##### Information provided #####

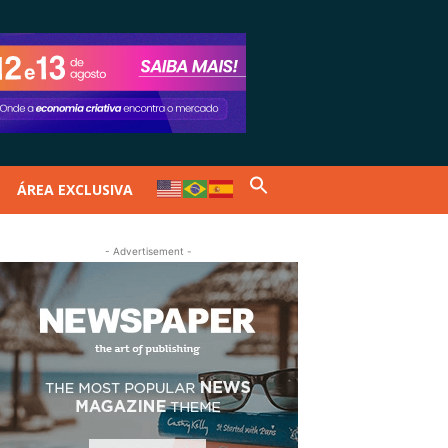
ÁREA EXCLUSIVA
- Advertisement -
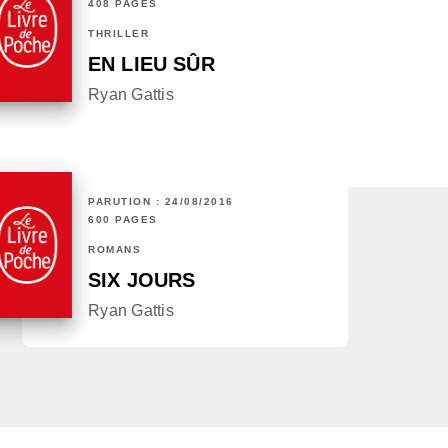
408 PAGES
THRILLER
EN LIEU SÛR
Ryan Gattis
PARUTION : 24/08/2016
600 PAGES
ROMANS
SIX JOURS
Ryan Gattis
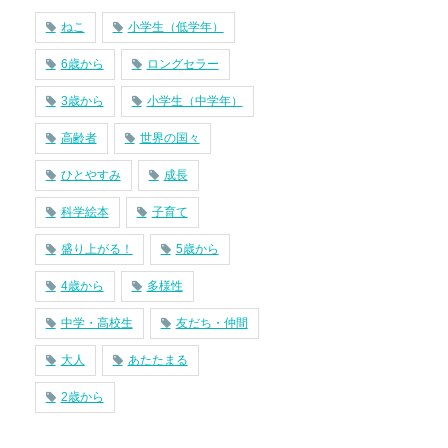
ねこ
小学生（低学年）
6歳から
ロングセラー
3歳から
小学生（中学年）
高齢者
世界の国々
ひとやすみ
成長
科学絵本
子育て
盛り上がる！
5歳から
4歳から
多様性
中学・高校生
友だち・仲間
大人
あたたまる
2歳から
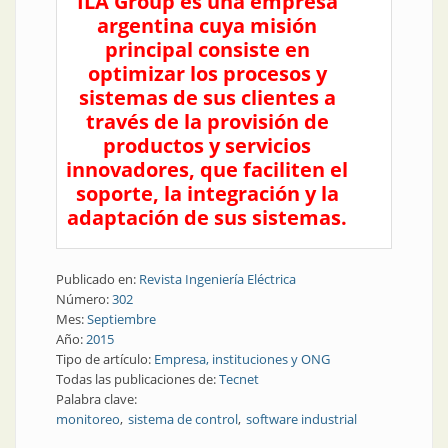
ILA Group es una empresa
argentina cuya misión
principal consiste en
optimizar los procesos y
sistemas de sus clientes a
través de la provisión de
productos y servicios
innovadores, que faciliten el
soporte, la integración y la
adaptación de sus sistemas.
Publicado en:
Revista Ingeniería Eléctrica
Número:
302
Mes:
Septiembre
Año:
2015
Tipo de artículo:
Empresa, instituciones y ONG
Todas las publicaciones de:
Tecnet
Palabra clave:
monitoreo
sistema de control
software industrial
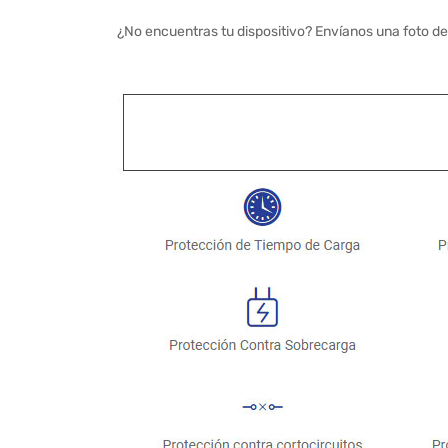
¿No encuentras tu dispositivo? Envíanos una foto de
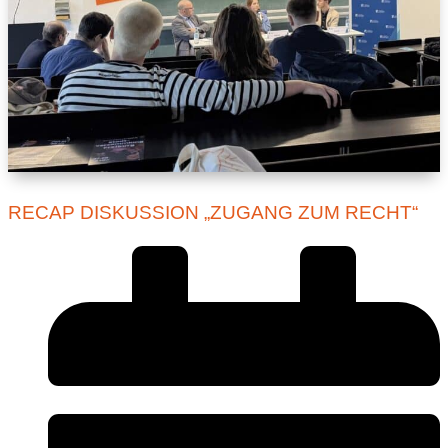
RECAP DISKUSSION „ZUGANG ZUM RECHT“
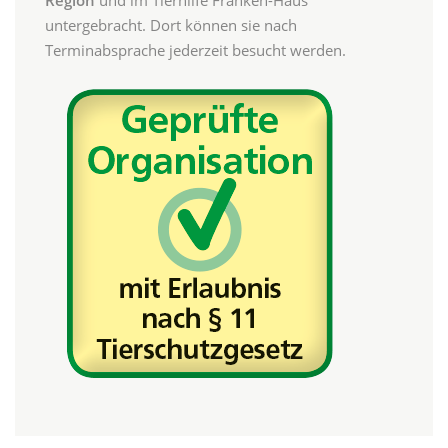
untergebracht. Dort können sie nach
Terminabsprache jederzeit besucht werden.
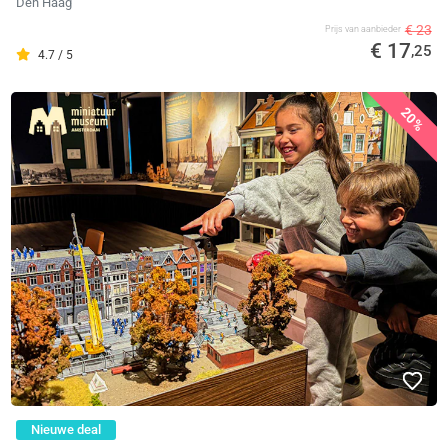
Den Haag
€ 23
Prijs van aanbieder
€ 17
,25
4.7 / 5
20%
Nieuwe deal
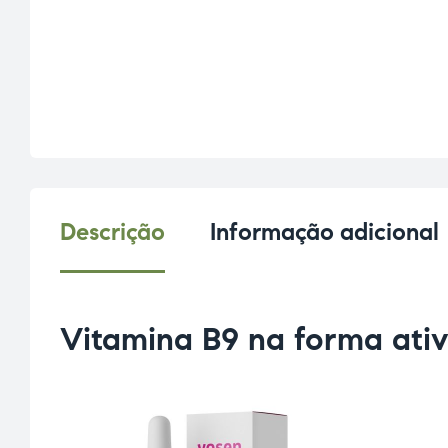
Descrição
Informação adicional
Vitamina B9 na forma ati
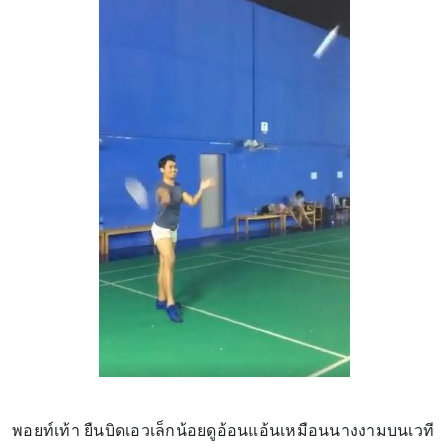
พอยท์เท้า ยืนบิดเอวเล็กน้อยดูอ้อนแอ้นเหมือนนางงามบนเวที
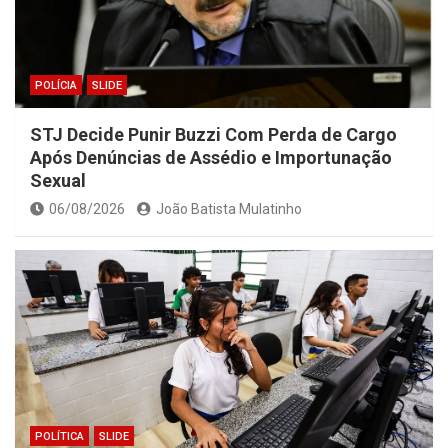
POLÍCIA
SLIDE
STJ Decide Punir Buzzi Com Perda de Cargo
Após Denúncias de Assédio e Importunação
Sexual
06/08/2026
João Batista Mulatinho
POLÍTICA
SLIDE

#####

Search the data for "sistemas". Copy every matching line.

- [Solved problem]
sistemas de sus clientes a
adaptación de sus sistemas.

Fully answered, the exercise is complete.